The probit model is yelling 42.95% more chance
–
cor(fertility$morekids, fertility$samesex)
## [1] 0.06953403
If sex of the kid is not correlated to any other factor, however in order to have the kids sex you first have to have the kid (about 0.069), so it is correlated with the variable more kids, but not correlated with other factors.
fit.3 <- lm(model3, data = fertility)
linearHypothesis(fit.3, c("samesex=0"), white.adjust=c("hc1"))
## Linear hypothesis test
##
## Hypothesis:
## samesex = 0
##
## Model 1: restricted model
## Model 2: morekids ~ samesex
##
## Note: Coefficient covariance matrix supplied.
##
## Res.Df Df F Pr(>F)
## 1 254653
## 2 254652 1 1238.2 < 2.2e-16 ***
## ---
## Signif. codes: 0 '***' 0.001 '**' 0.01 '*' 0.05 '.' 0.1 ' ' 1
coeftest(fit.3, vcov = vcovHC, type = "HC1")
##
## t test of coefficients:
##
## Estimate Std. Error t value Pr(>|t|)
## (Intercept) 0.346425 0.001341 258.335 < 2.2e-16 ***
## samesex 0.067525 0.001919 35.188 < 2.2e-16 ***
## ---
## Signif. codes: 0 '***' 0.001 '**' 0.01 '*' 0.05 '.' 0.1 ' ' 1
According to the F test it is a strong instrument.
fit.4 <- ivreg(weeksm1~morekids+samesex |morekids+ samesex, data = fertility) #should I use morekids?

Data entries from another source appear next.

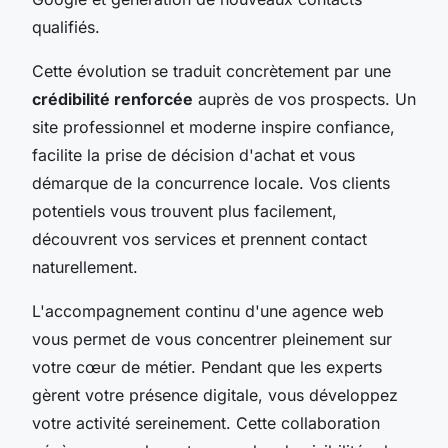
qualifiés.
Cette évolution se traduit concrètement par une
crédibilité renforcée
auprès de vos prospects. Un
site professionnel et moderne inspire confiance,
facilite la prise de décision d'achat et vous
démarque de la concurrence locale. Vos clients
potentiels vous trouvent plus facilement,
découvrent vos services et prennent contact
naturellement.
L'accompagnement continu d'une agence web
vous permet de vous concentrer pleinement sur
votre cœur de métier. Pendant que les experts
gèrent votre présence digitale, vous développez
votre activité sereinement. Cette collaboration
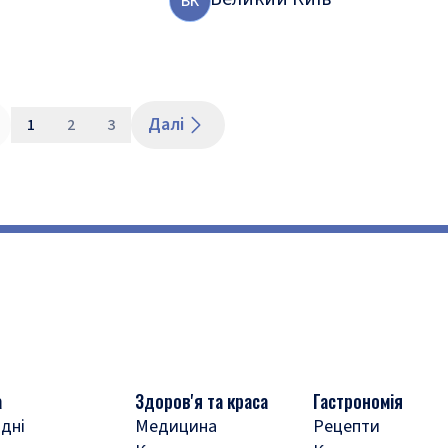
В
К
Далі
1
2
3
а
Здоров'я та краса
Гастрономія
дні
Медицина
Рецепти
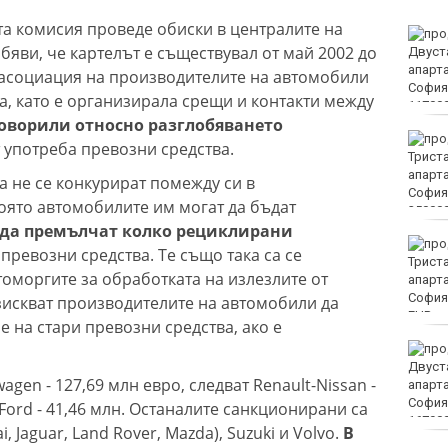
а комисия проведе обиски в централите на
Винисиус Жуниор
яви, че картелът е съществувал от май 2002 до
преподписа с Реал
(Мадрид)
 асоциация на производителите на автомобили
ла, като е организирала срещи и контакти между
оговорили относно разглобяването
ЦСКА удари с 3:0 Макаби
т употреба превозни средства.
като гост
а не се конкурират помежду си в
която автомобилите им могат да бъдат
и да премълчат колко рециклирани
Тъжна вест! Почина
 превозни средства. Те също така са се
голямо име в
томоргите за обработката на излезлите от
медицината
изискват производителите на автомобили да
EUR
 на стари превозни средства, ако е
Златото стигна до 4295
долара за унция
agen - 127,69 млн евро, следват Renault-Nissan -
 и Ford - 41,46 млн. Останалите санкционирани са
, Jaguar, Land Rover, Mazda), Suzuki и Volvo.
В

coeftest(fit.4, vcov = vcovHC, type = "HC1")
##
## t test of coefficients:
##
## Estimate Std. Error t value Pr(>|t|)
## (Intercept) 21.098504 0.069626 303.0278 <2e-16 ***
## morekids -5.382493 0.087374 -61.6027 <2e-16 ***
## samesex -0.062879 0.086277 -0.7288 0.4661
## ---
## Signif. codes: 0 '***' 0.001 '**' 0.01 '*' 0.05 '.' 0.1 ' ' 1
Without the morekids in the instrument part of the regression, what I think is correct we obtain the coefficient of -6.31 and it is statisticaly significant, meaning about 6.31 weeks less work.
fit.4 <- ivreg(weeksm1~morekids+ samesex+ agem1+ black+ hispan+ othrace |morekids+ samesex+ agem1+ black+ hispan+ othrace, data = fertility) #should I use morekids?
coeftest(fit.4, vcov = vcovHC, type = "HC1")
##
## t test of coefficients:
##
## Estimate Std. Error t value Pr(>|t|)
## (Intercept) -4.849300 0.369975 -13.1071 < 2.2e-16 ***
## morekids -6.232476 0.086472 -72.0753 < 2.2e-16 ***
## samesex 0.027980 0.084990 0.3292 0.741991
## agem1 0.837929 0.012118 69.1453 < 2.2e-16 ***
## black 11.664631 0.195532 59.6559 < 2.2e-16 ***
## hispan 0.466398 0.180707 2.5810 0.009853 **
## othrace 2.142279 0.208278 10.2857 < 2.2e-16 ***
## ---
## Signif. codes: 0 '***' 0.001 '**' 0.01 '*' 0.05 '.' 0.1 ' ' 1
Yes, the result changes, that may be the case of omitted variables.